SUIT: BLAZ WANTED ME GONE TO DUCK DIRTY DEAL
Official says he got ax for not playing along in murky moves that led to nursing home sale
De Blasio dummied up. Evidence filed in Manhattan Federal Court last week shows that as early as March 2016 Mayor de Blasio was communicating with top advisers regarding Ricardo Morales, a former city official now suing the mayor and the city over being fired.
The documents, which include email exchanges involving de Blasio and staffers, contradict statements the mayor made after the fact, claiming he couldn’t discuss details of the situation because he “wasn’t involved.”
New evidence in Morales’ lawsuit suggests otherwise.
Morales was fired from his job at the Department of Citywide Administrative Services in February 2017, a year after the Rivington House scandal had rocked City Hall and resulted in multiple investigations.
The scandal involved the city’s lifting of deed restrictions on a Lower East Side nursing home, ultimately paving the way for its sale to a private developer for $116 million.
Administrative Services was responsible for lifting those restrictions, but Morales has long maintained City Hall was also involved.
In his lawsuit, filed in February 2018, Morales claims he was fired from the agency because he wouldn’t go along with covering up City Hall’s role in the deal. City officials, including de Blasio, have said Morales was terminated for “performance” issues.
In August 2017, more than a year after the Rivington House story first emerged, de Blasio pleaded ignorance on the specifics surrounding Morales and his firing.
“I can’t speak to the details because I wasn’t involved,” he said at the time.
But documents filed in federal court last week show that, in fact, de Blasio was so concerned about an “issue” with Morales that he emailed top adviser Emma Wolfe about it more than a year before.
“I spoke to Dom,” the mayor wrote on March 25, 2016, referring to adviser Dominic Williams. “This is about the riccardo morales issue. Pls follow up with Dom.”
“Yes Sir,” Wolfe responded. One former city official who asked to remain anonymous said Wednesday that it was clear at the time the administration saw Morales as a problem, not just because of his performance, but also for the damaging information he was privy to concerning Rivington.
“There’s a reason he didn’t get his head lopped off right away,” the source said. “You don’t make the guy a scapegoat when the scapegoat knows where all the bodies are buried.”
“The waters were so muddy,” the source added. “I was lied to all the time.”
Around the time of de Blasio’s email exchange with Wolfe, Administrative Services Commissioner Lisette Camilo was also in discussions with Williams about Morales’ future at the agency, which she had just assumed control of two months earlier.

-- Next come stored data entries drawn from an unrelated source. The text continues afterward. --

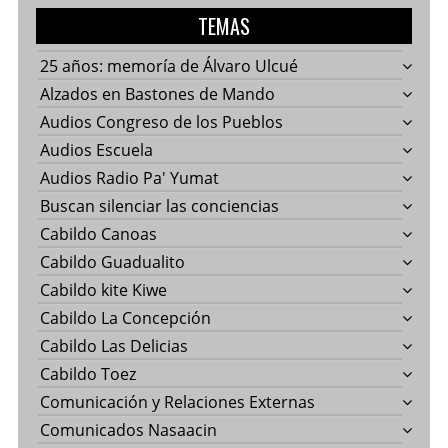
TEMAS
25 años: memoría de Álvaro Ulcué
Alzados en Bastones de Mando
Audios Congreso de los Pueblos
Audios Escuela
Audios Radio Pa' Yumat
Buscan silenciar las conciencias
Cabildo Canoas
Cabildo Guadualito
Cabildo kite Kiwe
Cabildo La Concepción
Cabildo Las Delicias
Cabildo Toez
Comunicación y Relaciones Externas
Comunicados Nasaacin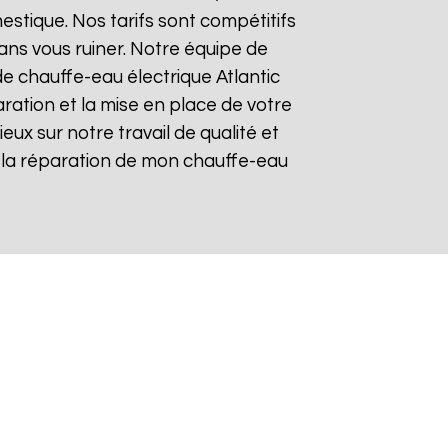
stique. Nos tarifs sont compétitifs
sans vous ruiner. Notre équipe de
 chauffe-eau électrique Atlantic
aration et la mise en place de votre
ieux sur notre travail de qualité et
our la réparation de mon chauffe-eau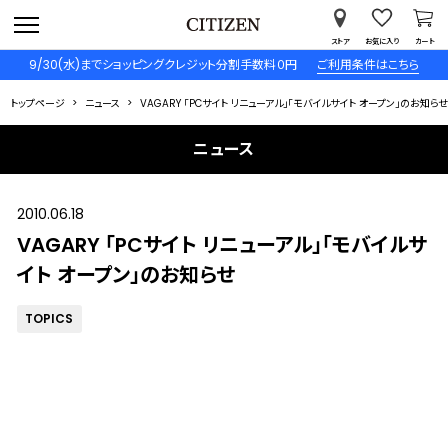
ストア
お気に入り
カート
9/30(水)までショッピングクレジット分割手数料０円
ご利用条件はこちら
トップページ
ニュース
VAGARY 「PCサイト リニューアル」「モバイルサイト オープン」のお知らせ
ニュース
2010.06.18
VAGARY 「PCサイト リニューアル」「モバイルサ
イト オープン」のお知らせ
TOPICS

Camilo emailed him on March 7, 2016, about “some changes” she was considering for “the DCAS senior team” and put Morales at the top of a list for Williams to review.
Williams responded to Camilo two weeks later that he was “just working on Ricardo.”
Camilo stated in a sworn deposition — taken last year and made public last week — that she did not recall the exchange, but said several times she remembered considering firing Morales early on in her days as commissioner.
The court rejected in May requests from Morales’ attorney to depose several other administration officials, including Wolfe, former Deputy Mayor Anthony Shorris and former press secretary Karen Hinton.
On March 26, 2016 — just a day after the mayor’s email to Wolfe about Morales — his press team was also scrambling to contain the PR fallout already surrounding Rivington House.
After the Daily News published a story that day revealing lobbyist James Capalino steered donations to de Blasio after pressing the deed restrictions issue, de Blasio’s then-spokesman Phil Walzak asked colleagues to opine on future fallout.
“They figure out Ricardo Morales. Preet asks for docs?” wrote Hinton, referring to former U.S. Attorney for the Southern District Preet Bharara. “Ny times could do a deeper dive given daily news story.”
Contacted Wednesday about that email, Hinton said the Rivington deal “stunk to high heaven.”
Morales’ attorney, Robert Kraus, said he wants the mayor to testify “about what he meant when he talked to multiple senior City Hall officials about the ‘Morales issue.’ ” He acknowledged it’s not easy to hold the mayor of America’s largest city personally liable, but said, in this case, he thinks it will happen.
“A couple of conclusions seem apparent to me,” Kraus said.
“One, the mayor and City Hall realized that the press finding out about Ricardo would ultimately blow a hole in City Hall’s claimed lack of involvement in Rivington House, where politically connected donors again received favorable treatment, and the likely next step thereafter would be a visit from the U.S. attorney’s office,” he said. “Two, given the mayor subsequently minimizing his knowledge about Ricardo Morales and his firing, I think it’s fair to say that he has some memory issues.”
De Blasio spokesman Bill Neidhardt declined to specifically address the email exchange between his boss and Wolfe.
“This is ongoing litigation so I won’t comment any further than saying, with confidence, legal proceedings will affirm Ricardo Morales was appropriately fired for performance issues,” he said.